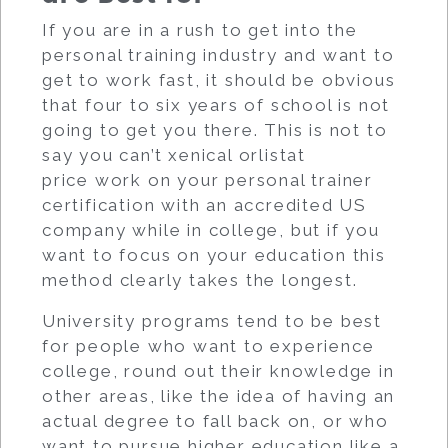
If you are in a rush to get into the
personal training industry and want to
get to work fast, it should be obvious
that four to six years of school is not
going to get you there. This is not to
say you can’t xenical orlistat
price work on your personal trainer
certification with an accredited US
company while in college, but if you
want to focus on your education this
method clearly takes the longest.
University programs tend to be best
for people who want to experience
college, round out their knowledge in
other areas, like the idea of having an
actual degree to fall back on, or who
want to pursue higher education like a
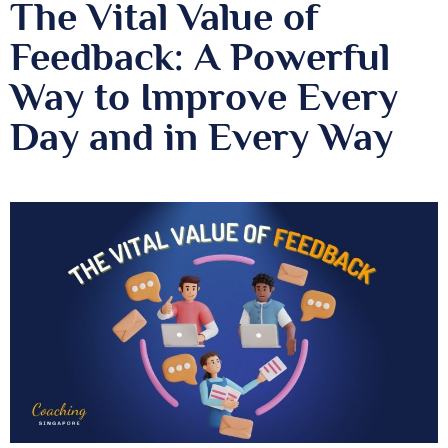
The Vital Value of
Feedback: A Powerful
Way to Improve Every
Day and in Every Way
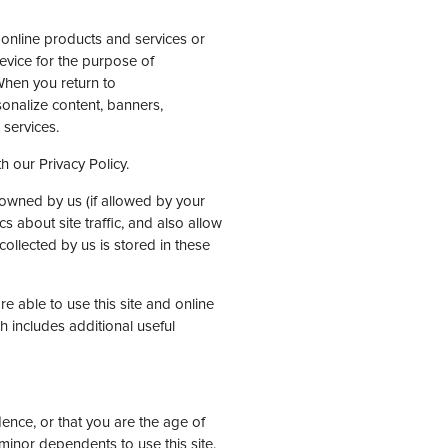
r online products and services or
evice for the purpose of
When you return to
onalize content, banners,
services.
h our Privacy Policy.
owned by us (if allowed by your
s about site traffic, and also allow
ollected by us is stored in these
 able to use this site and online
 includes additional useful
idence, or that you are the age of
minor dependents to use this site.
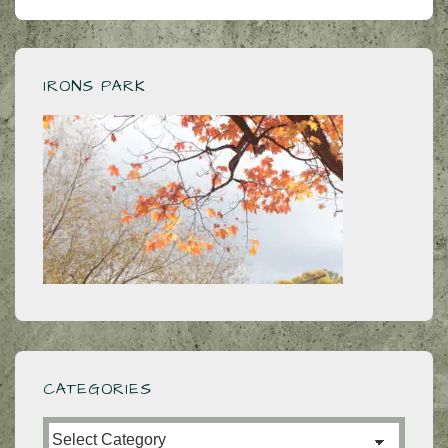
navigation
is
is
IRONS PARK
CATEGORIES
Categories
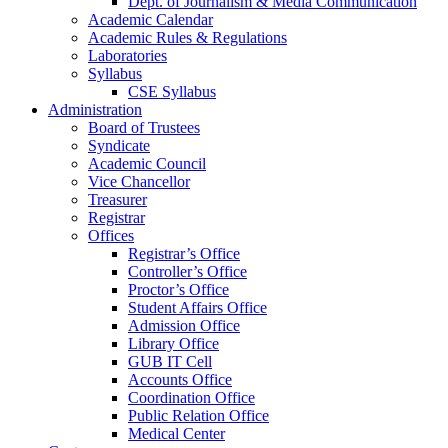
Dept. of Journalism & Media Communication
Academic Calendar
Academic Rules & Regulations
Laboratories
Syllabus
CSE Syllabus
Administration
Board of Trustees
Syndicate
Academic Council
Vice Chancellor
Treasurer
Registrar
Offices
Registrar’s Office
Controller’s Office
Proctor’s Office
Student Affairs Office
Admission Office
Library Office
GUB IT Cell
Accounts Office
Coordination Office
Public Relation Office
Medical Center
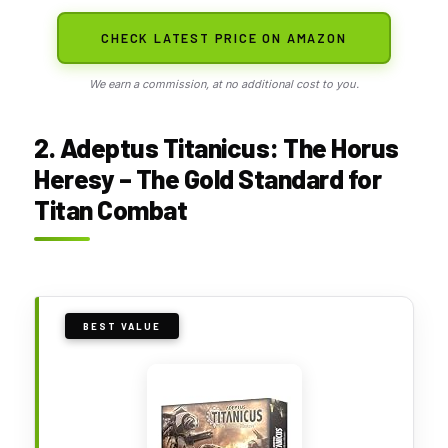
CHECK LATEST PRICE ON AMAZON
We earn a commission, at no additional cost to you.
2. Adeptus Titanicus: The Horus
Heresy – The Gold Standard for
Titan Combat
BEST VALUE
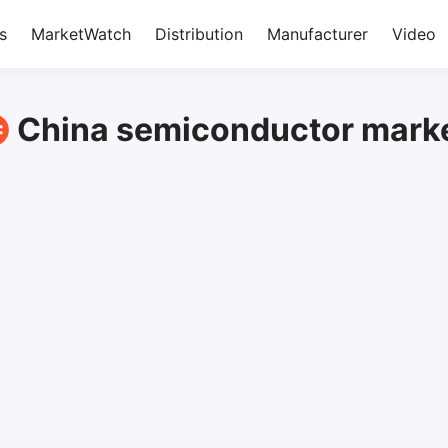
s
MarketWatch
Distribution
Manufacturer
Video
China semiconductor mark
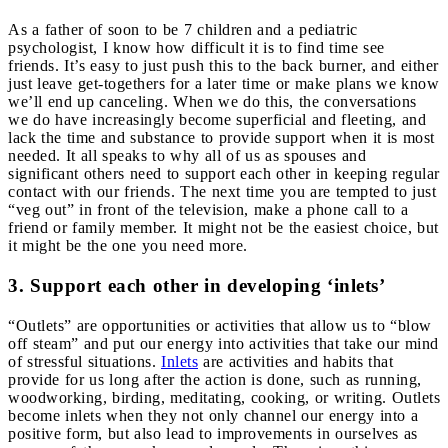
As a father of soon to be 7 children and a pediatric
psychologist, I know how difficult it is to find time see
friends. It’s easy to just push this to the back burner, and either
just leave get-togethers for a later time or make plans we know
we’ll end up canceling. When we do this, the conversations
we do have increasingly become superficial and fleeting, and
lack the time and substance to provide support when it is most
needed. It all speaks to why all of us as spouses and
significant others need to support each other in keeping regular
contact with our friends. The next time you are
tempted to just
“veg out” in front of the television, make a phone call to a
friend or family member. It might not be the easiest choice, but
it might be the one you need more.
3. Support each other in developing ‘inlets’
“Outlets” are opportunities or activities that allow us to “blow
off steam” and put our energy into activities that take our mind
of stressful situations.
Inlets
are activities and habits that
provide for us long after the action is done, such as running,
woodworking, birding, meditating, cooking, or writing. Outlets
become inlets when they not only channel our energy into a
positive form, but also lead to improvements in ourselves as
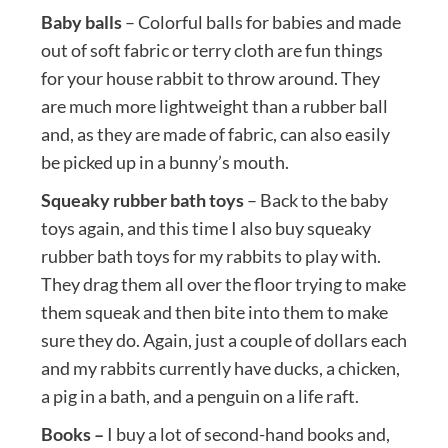
Baby balls
– Colorful balls for babies and made
out of soft fabric or terry cloth are fun things
for your house rabbit to throw around. They
are much more lightweight than a rubber ball
and, as they are made of fabric, can also easily
be picked up in a bunny’s mouth.
Squeaky rubber bath toys
– Back to the baby
toys again, and this time I also buy squeaky
rubber bath toys for my rabbits to play with.
They drag them all over the floor trying to make
them squeak and then bite into them to make
sure they do. Again, just a couple of dollars each
and my rabbits currently have ducks, a chicken,
a pig in a bath, and a penguin on a life raft.
Books –
I buy a lot of second-hand books and,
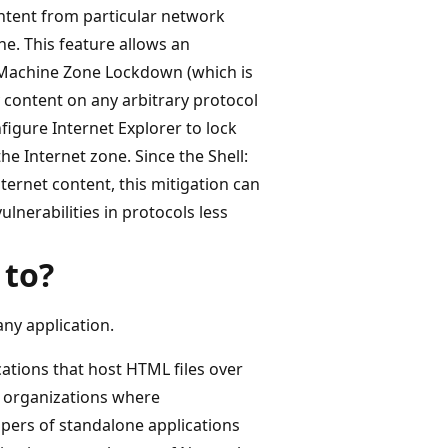
ntent from particular network
ne. This feature allows an
l Machine Zone Lockdown (which is
 content on any arbitrary protocol
figure Internet Explorer to lock
he Internet zone. Since the Shell:
ternet content, this mitigation can
lnerabilities in protocols less
 to?
ny application.
cations that host HTML files over
n organizations where
lopers of standalone applications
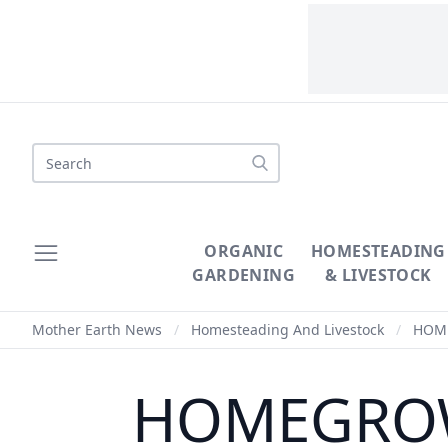
Search
ORGANIC
HOMESTEADING
GARDENING
& LIVESTOCK
Mother Earth News
/
Homesteading And Livestock
/
HOMEG
HOMEGROWN 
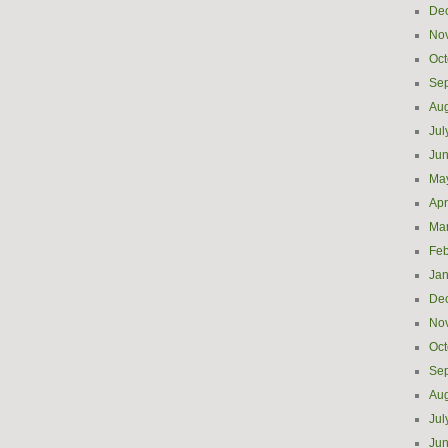
De
No
Oct
Se
Aug
Jul
Ju
Ma
Apr
Ma
Feb
Jan
De
No
Oct
Se
Aug
Jul
Ju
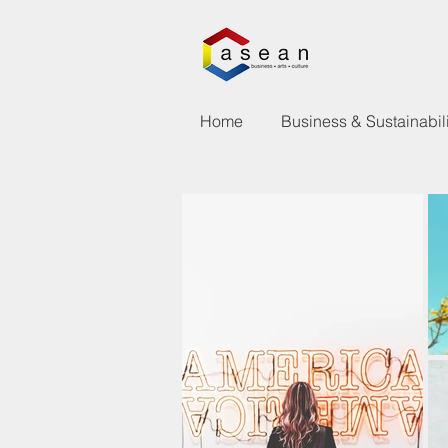
Home
Business & Sustainabili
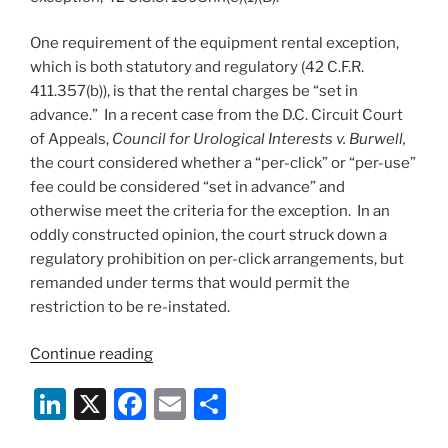
One requirement of the equipment rental exception,
which is both statutory and regulatory (42 C.F.R.
411.357(b)), is that the rental charges be “set in
advance.” In a recent case from the D.C. Circuit Court
of Appeals,
Council for Urological Interests v. Burwell,
the court considered whether a “per-click” or “per-use”
fee could be considered “set in advance” and
otherwise meet the criteria for the exception. In an
oddly constructed opinion, the court struck down a
regulatory prohibition on per-click arrangements, but
remanded under terms that would permit the
restriction to be re-instated.
““Per-
Continue reading
click”
Li
X
F
E
S
fees
OK
n
a
m
h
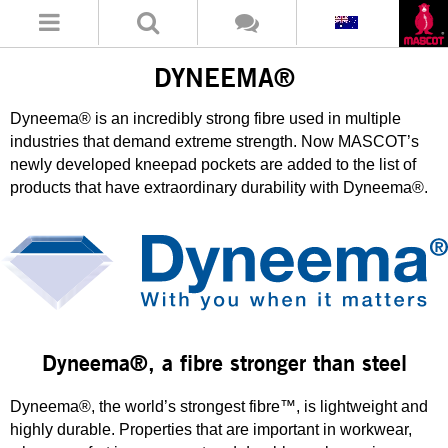
DYNEEMA®
Dyneema® is an incredibly strong fibre used in multiple
industries that demand extreme strength. Now MASCOT’s
newly developed kneepad pockets are added to the list of
products that have extraordinary durability with Dyneema®.
Dyneema®, a fibre stronger than steel
Dyneema®, the world’s strongest fibre™, is lightweight and
highly durable. Properties that are important in workwear,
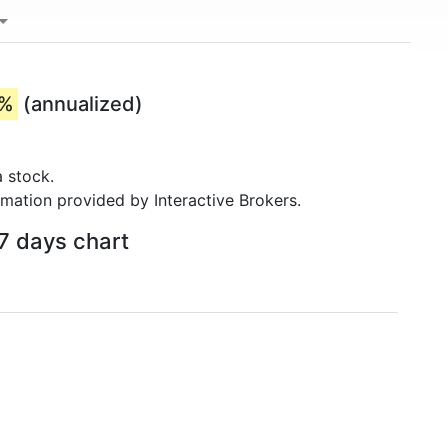
3%
(annualized)
 stock.
rmation provided by Interactive Brokers.
 7 days chart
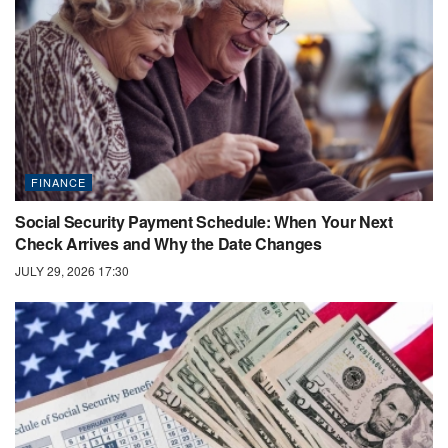
FINANCE
Social Security Payment Schedule: When Your Next
Check Arrives and Why the Date Changes
JULY 29, 2026 17:30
┄┄┄┄┄┄┄┄┄┄┄┄┄┄┄┄┄┄┄┄
◆ Directions
Without the pictures, write out the whole listing exactly as it appears.

◆ Task response
If you are in a rush to get into the
personal training industry and want to
get to work fast, it should be obvious
that four to six years of school is not
going to get you there. This is not to
say you can’t xenical orlistat
price work on your personal trainer
certification with an accredited US
company while in college, but if you
want to focus on your education this
method clearly takes the longest.
University programs tend to be best
for people who want to experience
college, round out their knowledge in
other areas, like the idea of having an
actual degree to fall back on, or who
want to pursue higher education like a
The Vital Value of
Feedback: A Powerful
Way to Improve Every
Day and in Every Way
r online products and services or
evice for the purpose of
When you return to
onalize content, banners,
services.
h our Privacy Policy.
owned by us (if allowed by your
s about site traffic, and also allow
ollected by us is stored in these
 able to use this site and online
 includes additional useful
idence, or that you are the age of
minor dependents to use this site.
navigation
is
is
IRONS PARK
CATEGORIES
Categories
Dept. of Journalism & Media Communication
Academic Calendar
Academic Rules & Regulations
Laboratories
Syllabus
CSE Syllabus
Administration
Board of Trustees
Syndicate
Academic Council
Vice Chancellor
Treasurer
Registrar
Offices
Registrar’s Office
Controller’s Office
Proctor’s Office
Student Affairs Office
Admission Office
Library Office
GUB IT Cell
Accounts Office
Coordination Office
Public Relation Office
Medical Center
CHECK LATEST PRICE ON AMAZON
We earn a commission, at no additional cost to you.
2. Adeptus Titanicus: The Horus
Heresy – The Gold Standard for
Titan Combat
BEST VALUE
s
MarketWatch
Distribution
Manufacturer
Video
China semiconductor mark
As a father of soon to be 7 children and a pediatric
psychologist, I know how difficult it is to find time see
friends. It’s easy to just push this to the back burner, and either
just leave get-togethers for a later time or make plans we know
we’ll end up canceling. When we do this, the conversations
we do have increasingly become superficial and fleeting, and
lack the time and substance to provide support when it is most
needed. It all speaks to why all of us as spouses and
significant others need to support each other in keeping regular
contact with our friends. The next time you are
tempted to just
“veg out” in front of the television, make a phone call to a
friend or family member. It might not be the easiest choice, but
it might be the one you need more.
3. Support each other in developing ‘inlets’
“Outlets” are opportunities or activities that allow us to “blow
off steam” and put our energy into activities that take our mind
of stressful situations.
Inlets
are activities and habits that
provide for us long after the action is done, such as running,
woodworking, birding, meditating, cooking, or writing. Outlets
become inlets when they not only channel our energy into a
positive form, but also lead to improvements in ourselves as
Baby balls
– Colorful balls for babies and made
out of soft fabric or terry cloth are fun things
for your house rabbit to throw around. They
are much more lightweight than a rubber ball
and, as they are made of fabric, can also easily
be picked up in a bunny’s mouth.
Squeaky rubber bath toys
– Back to the baby
toys again, and this time I also buy squeaky
rubber bath toys for my rabbits to play with.
They drag them all over the floor trying to make
them squeak and then bite into them to make
sure they do. Again, just a couple of dollars each
and my rabbits currently have ducks, a chicken,
a pig in a bath, and a penguin on a life raft.
Books –
I buy a lot of second-hand books and,
ntent from particular network
ne. This feature allows an
l Machine Zone Lockdown (which is
 content on any arbitrary protocol
figure Internet Explorer to lock
he Internet zone. Since the Shell:
ternet content, this mitigation can
lnerabilities in protocols less
 to?
ny application.
cations that host HTML files over
n organizations where
lopers of standalone applications
Search
ORGANIC
HOMESTEADING
GARDENING
& LIVESTOCK
Mother Earth News
/
Homesteading And Livestock
/
HOMEG
HOMEGROWN 
De
No
Oct
Se
Aug
Jul
Ju
Ma
Apr
Ma
Feb
Jan
De
No
Oct
Se
Aug
Jul
Ju
Home
Business & Sustainabili
One requirement of the equipment rental exception,
which is both statutory and regulatory (42 C.F.R.
411.357(b)), is that the rental charges be “set in
advance.” In a recent case from the D.C. Circuit Court
of Appeals,
Council for Urological Interests v. Burwell,
the court considered whether a “per-click” or “per-use”
fee could be considered “set in advance” and
otherwise meet the criteria for the exception. In an
oddly constructed opinion, the court struck down a
regulatory prohibition on per-click arrangements, but
remanded under terms that would permit the
restriction to be re-instated.
““Per-
Continue reading
click”
Li
X
F
E
S
fees
OK
n
a
m
h
DYNEEMA®
Dyneema® is an incredibly strong fibre used in multiple
industries that demand extreme strength. Now MASCOT’s
newly developed kneepad pockets are added to the list of
products that have extraordinary durability with Dyneema®.
Dyneema®, a fibre stronger than steel
Dyneema®, the world’s strongest fibre™, is lightweight and
highly durable. Properties that are important in workwear,
3%
(annualized)
 stock.
rmation provided by Interactive Brokers.
 7 days chart
FINANCE
Social Security Payment Schedule: When Your Next
Check Arrives and Why the Date Changes
JULY 29, 2026 17:30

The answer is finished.